Plano Star Courier, March 5, 1999

Parents must demand to be treated as partners by schools


The Texas Education Code states that "parents are partners with educators, administrators, and school district boards of trustee in their children's education. Parents shall be encouraged to actively participate in creating and implementing educational programs for their children." However, parents who do get involved in their child's education, especially those who challenge fads and experiments or question hiring and promotion decisions, experience a strange phenomenon. They are rejected.

Parents will not be rejected rudely or dismissed abruptly, at least not initially. On the contrary, administrators will openly welcome us and usher us into their office as if we are long lost acquaintances. During that meeting, as we air our concerns, we will be showered with compliments. Then the administrator will gently inquire if we belong to any locally organized group of concerned parents or a specific national or religious group. After the interview, a smile, a hand shake and a pat on the back make us feel that the district shares our concerns and that these will be addressed shortly. However, we would later find out that nothing seems to happen. This is part of the frequently used "Delphi Technique."

If you remain persistent, the educators will appear affronted. You will be told that most parents do not have a problem (the implication being "you are the only one."). Subsequently, they will attempt to belittle you and curtly advise you that education is best left to the professionals. Derogatory labels like "right wing wackos," "fanatics," or "maniacs" will be your perpetual adornment. If you get agitated and angry, then you will be less likely to persuade others to your point of view which is exactly the goal of the Delphi Technique.

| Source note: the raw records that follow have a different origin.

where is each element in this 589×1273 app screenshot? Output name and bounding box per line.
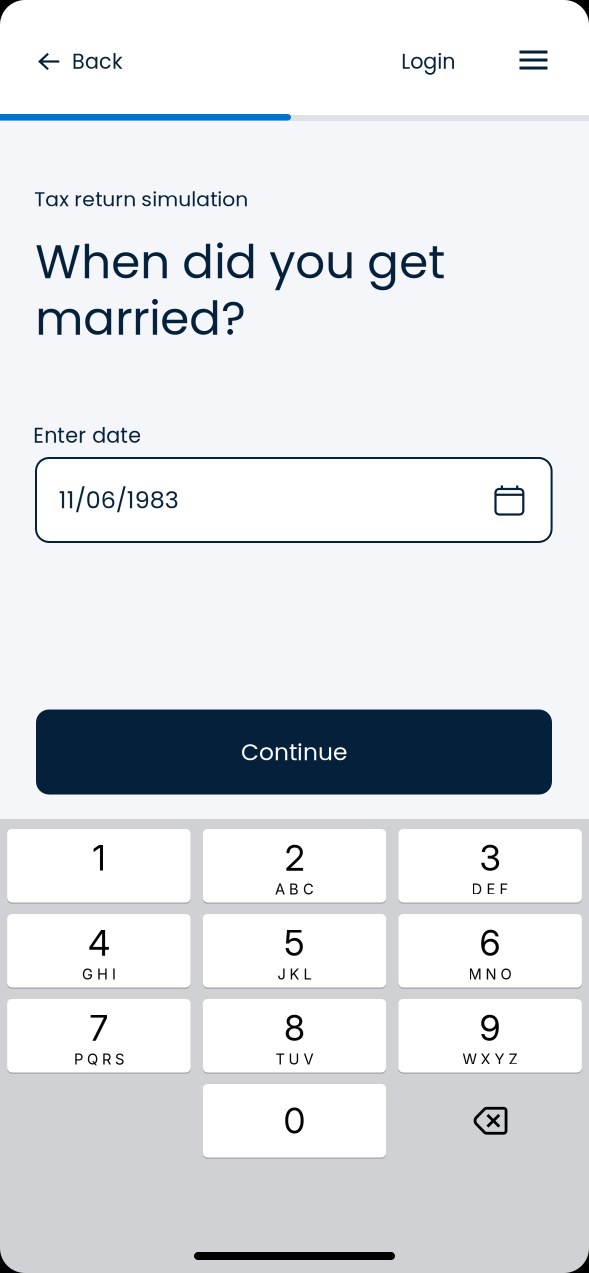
- button[interactable]: 11/06/1983: [36, 458, 552, 542]
- staticText: 9: [480, 1006, 501, 1049]
- staticText: P Q R S: [74, 1050, 124, 1068]
- button[interactable]: 5: [203, 914, 386, 988]
- staticText: 0: [284, 1099, 306, 1142]
- staticText: G H I: [82, 965, 116, 983]
- staticText: Back: [72, 47, 123, 76]
- staticText: Continue: [241, 736, 347, 768]
- staticText: 8: [284, 1006, 305, 1049]
- button[interactable]: 8: [203, 999, 386, 1072]
- button[interactable]: 0: [203, 1084, 386, 1158]
- button[interactable]: 6: [398, 914, 582, 988]
- staticText: 2: [284, 836, 304, 879]
- staticText: W X Y Z: [463, 1050, 518, 1068]
- staticText: Enter date: [33, 421, 141, 450]
- button[interactable]: 4: [7, 914, 191, 988]
- button[interactable]: Login: [385, 9, 502, 114]
- button[interactable]: Back: [0, 9, 137, 114]
- staticText: M N O: [469, 965, 512, 983]
- button[interactable]: 1: [7, 829, 191, 902]
- staticText: Tax return simulation: [34, 185, 248, 213]
- staticText: 1: [92, 836, 105, 879]
- staticText: 5: [284, 922, 305, 964]
- staticText: 11/06/1983: [59, 483, 179, 517]
- staticText: 3: [480, 836, 501, 879]
- staticText: T U V: [276, 1050, 314, 1068]
- staticText: When did you get married?: [35, 229, 445, 351]
- button[interactable]: 7: [7, 999, 191, 1072]
- button[interactable]: 2: [203, 829, 386, 902]
- button[interactable]: Continue: [36, 710, 552, 794]
- staticText: Login: [401, 47, 455, 76]
- button[interactable]: 9: [398, 999, 582, 1072]
- staticText: 4: [88, 922, 110, 964]
- staticText: A B C: [275, 880, 314, 898]
- button[interactable]: Delete: [398, 1084, 582, 1158]
- staticText: D E F: [472, 880, 509, 898]
- staticText: J K L: [278, 965, 312, 983]
- staticText: 6: [480, 922, 501, 964]
- button[interactable]: 3: [398, 829, 582, 902]
- staticText: 7: [89, 1006, 108, 1049]
- button[interactable]: Menu: [502, 9, 566, 114]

Parents who raise questions and concerns have somehow forfeited their right to choose what their kids learn in school. Parents who demand accountability from the administration will lose their rights enshrined in the Texas Education Code. Their constitutional rights are violated when they are prohibited from handing out fliers and summarily banished from parent meetings. This has been the plight of those who challenge unproven programs or question administrative decisions. The recent hiring of a new coach is not an anomaly. Instead, it is symptomatic of an administration which values institutional loyalty far above dedication and devotion to our children and community.

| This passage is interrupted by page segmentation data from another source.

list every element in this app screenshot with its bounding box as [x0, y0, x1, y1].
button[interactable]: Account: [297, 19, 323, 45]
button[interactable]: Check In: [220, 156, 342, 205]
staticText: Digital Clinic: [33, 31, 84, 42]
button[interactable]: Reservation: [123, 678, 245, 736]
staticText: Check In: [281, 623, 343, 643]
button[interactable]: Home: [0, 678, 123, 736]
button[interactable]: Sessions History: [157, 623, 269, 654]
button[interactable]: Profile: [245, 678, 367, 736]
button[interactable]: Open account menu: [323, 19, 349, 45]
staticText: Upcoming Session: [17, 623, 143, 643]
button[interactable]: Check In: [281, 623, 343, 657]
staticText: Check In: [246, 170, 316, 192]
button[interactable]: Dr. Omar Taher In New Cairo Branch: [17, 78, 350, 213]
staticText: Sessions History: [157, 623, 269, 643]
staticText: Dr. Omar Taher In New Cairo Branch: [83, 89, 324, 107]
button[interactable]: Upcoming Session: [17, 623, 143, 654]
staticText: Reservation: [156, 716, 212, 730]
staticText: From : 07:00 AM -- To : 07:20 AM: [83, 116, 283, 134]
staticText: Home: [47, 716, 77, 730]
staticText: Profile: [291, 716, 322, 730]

Parents with genuine concerns are deliberately manipulated by a bureaucratic machine that relentlessly execute its agenda. School districts are in the business of education but they can ignore their customers and still profit from it. They are public entities but they can denigrate taxpayers who entrust them with the lives and future of their children. They are bastions of this great democracy but they can brook no dissent from either within or without.

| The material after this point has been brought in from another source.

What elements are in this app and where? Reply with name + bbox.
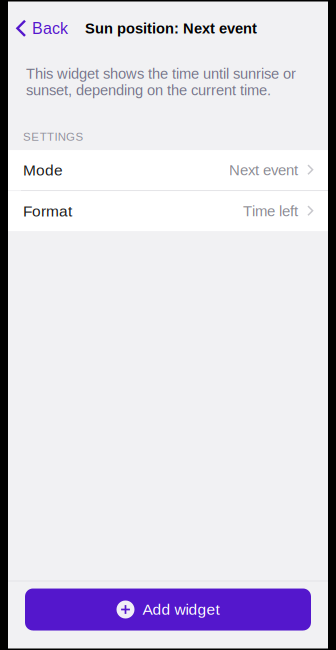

Communities in California are demanding accountability for the deplorable student performances left in the wake of failed educational fads. After more than a decade of relinquishing the business of education to the professionals, they are waking up to repair the breaches of trust. The wisdom of the statement in the Texas Education Code is thus manifested. Let us learn the lesson without paying the tuition fee. Parents are partners, we must play that role even in the face of opposition. The cost of abdication by any one of the partners is just too great.